Filter the material below down to the lines containing the word "close".

(Data for this exercise)
• • • • • • •

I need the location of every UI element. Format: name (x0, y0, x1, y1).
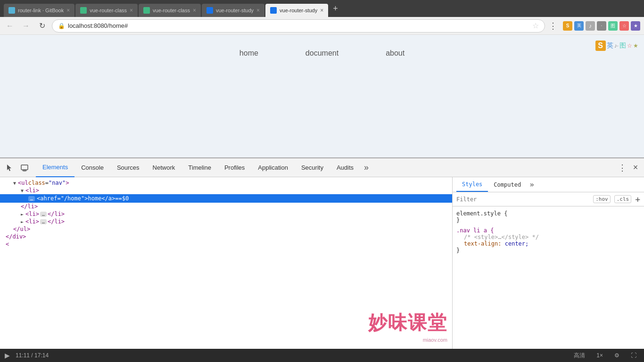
devtools-tab-elements[interactable]: Elements (36, 158, 74, 177)
fullscreen-button[interactable]: ⛶ (628, 351, 639, 360)
expand-arrow-li[interactable]: ▼ (21, 188, 24, 193)
devtools-tab-audits[interactable]: Audits (330, 158, 360, 177)
styles-panel: Styles Computed » :hov .cls + element.st… (453, 177, 644, 350)
nav-document[interactable]: document (305, 49, 339, 58)
tab-2-title: vue-router-class (90, 8, 127, 13)
devtools-tab-security[interactable]: Security (295, 158, 330, 177)
new-tab-button[interactable]: + (329, 4, 342, 14)
url-bar[interactable]: 🔒 ☆ (52, 19, 545, 33)
devtools-tab-network[interactable]: Network (146, 158, 182, 177)
toolbar-text: 英 (607, 41, 613, 50)
devtools-close-button[interactable]: × (629, 161, 642, 174)
chrome-settings[interactable]: ⋮ (549, 21, 557, 31)
ext-icon-6[interactable]: ☆ (619, 21, 629, 31)
ext-icon-4[interactable]: · (597, 21, 606, 31)
html-line-next[interactable]: < (0, 240, 452, 248)
html-line-ul[interactable]: ▼ <ul class="nav" > (0, 179, 452, 187)
styles-content: element.style { } .nav li a { /* <style>… (453, 206, 644, 350)
toolbar-img: 图 (619, 41, 626, 50)
devtools-tab-profiles[interactable]: Profiles (218, 158, 251, 177)
tab-5-close[interactable]: × (320, 7, 323, 14)
devtools-tab-sources[interactable]: Sources (110, 158, 146, 177)
styles-tab-styles[interactable]: Styles (456, 177, 488, 192)
styles-header: Styles Computed » (453, 177, 644, 192)
styles-tab-computed[interactable]: Computed (488, 177, 527, 192)
hd-button[interactable]: 高清 (571, 351, 588, 361)
tab-5-title: vue-router-study (280, 8, 317, 13)
settings-button[interactable]: ⚙ (611, 351, 622, 360)
tab-4[interactable]: vue-router-study × (202, 4, 264, 17)
expand-arrow-ul[interactable]: ▼ (13, 181, 16, 186)
toolbar-star2: ★ (633, 42, 638, 49)
html-line-li[interactable]: ▼ <li> (0, 187, 452, 194)
speed-button[interactable]: 1× (594, 351, 606, 360)
devtools-menu-button[interactable]: ⋮ (616, 161, 629, 174)
ext-icon-5[interactable]: 图 (608, 21, 618, 31)
tab-1-title: router-link · GitBook (18, 8, 64, 13)
s-icon: S (595, 41, 606, 51)
watermark-url: miaov.com (423, 337, 447, 343)
styles-filter-input[interactable] (456, 196, 589, 203)
html-line-ul-close[interactable]: </ul> (0, 225, 452, 233)
tab-2-close[interactable]: × (130, 7, 133, 14)
tab-3-title: vue-router-class (153, 8, 190, 13)
inspector-tool-button[interactable] (2, 160, 17, 175)
tab-1-close[interactable]: × (66, 7, 70, 14)
cls-button[interactable]: .cls (614, 195, 632, 203)
devtools-tab-timeline[interactable]: Timeline (182, 158, 218, 177)
tab-2[interactable]: vue-router-class × (75, 4, 138, 17)
address-bar: ← → ↻ 🔒 ☆ ⋮ S 英 ♪ · 图 ☆ ★ (0, 17, 644, 35)
forward-button[interactable]: → (20, 20, 32, 32)
page-content: home document about S 英 ♪· 图 ☆ ★ (0, 35, 644, 157)
lock-icon: 🔒 (58, 23, 65, 29)
chinese-watermark: 妙味课堂 (368, 310, 447, 336)
url-input[interactable] (68, 22, 532, 29)
tab-5[interactable]: vue-router-study × (265, 4, 328, 17)
rule1-prop[interactable]: text-align: center; (456, 240, 640, 247)
tab-1[interactable]: router-link · GitBook × (4, 4, 74, 17)
html-line-li2[interactable]: ► <li> … </li> (0, 210, 452, 218)
styles-more-button[interactable]: » (527, 180, 537, 189)
ext-icon-7[interactable]: ★ (631, 21, 640, 31)
hov-button[interactable]: :hov (593, 195, 611, 203)
dots-badge-a[interactable]: … (28, 196, 35, 201)
nav-li-a-rule: .nav li a { /* <style>…</style> */ text-… (456, 227, 640, 254)
devtools-more-button[interactable]: » (360, 163, 372, 173)
browser-chrome: router-link · GitBook × vue-router-class… (0, 0, 644, 17)
back-button[interactable]: ← (4, 20, 16, 32)
html-line-li-close[interactable]: </li> (0, 203, 452, 210)
svg-rect-0 (21, 165, 28, 170)
html-line-div-close[interactable]: </div> (0, 233, 452, 240)
element-style-rule: element.style { } (456, 210, 640, 223)
tab-4-title: vue-router-study (216, 8, 254, 13)
extensions-area: S 英 ♪ · 图 ☆ ★ (563, 21, 640, 31)
html-line-li3[interactable]: ► <li> … </li> (0, 218, 452, 225)
ext-icon-1[interactable]: S (563, 21, 572, 31)
expand-arrow-li3[interactable]: ► (21, 219, 24, 224)
styles-filter-bar: :hov .cls + (453, 192, 644, 206)
time-display: 11:11 / 17:14 (16, 352, 49, 359)
nav-about[interactable]: about (386, 49, 405, 58)
toolbar-note: ♪· (614, 42, 619, 49)
tab-4-close[interactable]: × (256, 7, 260, 14)
rule1-selector: .nav li a { (456, 227, 640, 234)
reload-button[interactable]: ↻ (36, 20, 48, 32)
ext-icon-3[interactable]: ♪ (586, 21, 595, 31)
bookmark-icon[interactable]: ☆ (532, 21, 539, 30)
tab-3-close[interactable]: × (193, 7, 196, 14)
add-style-button[interactable]: + (635, 194, 640, 204)
expand-arrow-li2[interactable]: ► (21, 212, 24, 217)
devtools-tab-console[interactable]: Console (74, 158, 110, 177)
devtools-main: ▼ <ul class="nav" > ▼ <li> … <a href="/h… (0, 177, 644, 350)
rule1-comment: /* <style>…</style> */ (456, 234, 640, 240)
devtools-tab-application[interactable]: Application (251, 158, 295, 177)
html-line-a-selected[interactable]: … <a href="/home" >home</a> == $0 (0, 194, 452, 203)
play-button[interactable]: ▶ (5, 352, 10, 359)
ext-icon-2[interactable]: 英 (574, 21, 584, 31)
devtools: Elements Console Sources Network Timelin… (0, 157, 644, 362)
nav-home[interactable]: home (239, 49, 258, 58)
toolbar-watermark: S 英 ♪· 图 ☆ ★ (595, 41, 638, 51)
bottom-bar: ▶ 11:11 / 17:14 高清 1× ⚙ ⛶ (0, 349, 644, 362)
device-tool-button[interactable] (17, 160, 32, 175)
tab-3[interactable]: vue-router-class × (139, 4, 201, 17)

• • • • • • •

(Written response)
devtools-close-button[interactable]: × (629, 161, 642, 174)
tab-5-close[interactable]: × (320, 7, 323, 14)
html-line-ul-close[interactable]: </ul> (0, 225, 452, 233)
tab-2-close[interactable]: × (130, 7, 133, 14)
tab-1-close[interactable]: × (66, 7, 70, 14)
html-line-li-close[interactable]: </li> (0, 203, 452, 210)
html-line-div-close[interactable]: </div> (0, 233, 452, 240)
tab-4-close[interactable]: × (256, 7, 260, 14)
tab-3-close[interactable]: × (193, 7, 196, 14)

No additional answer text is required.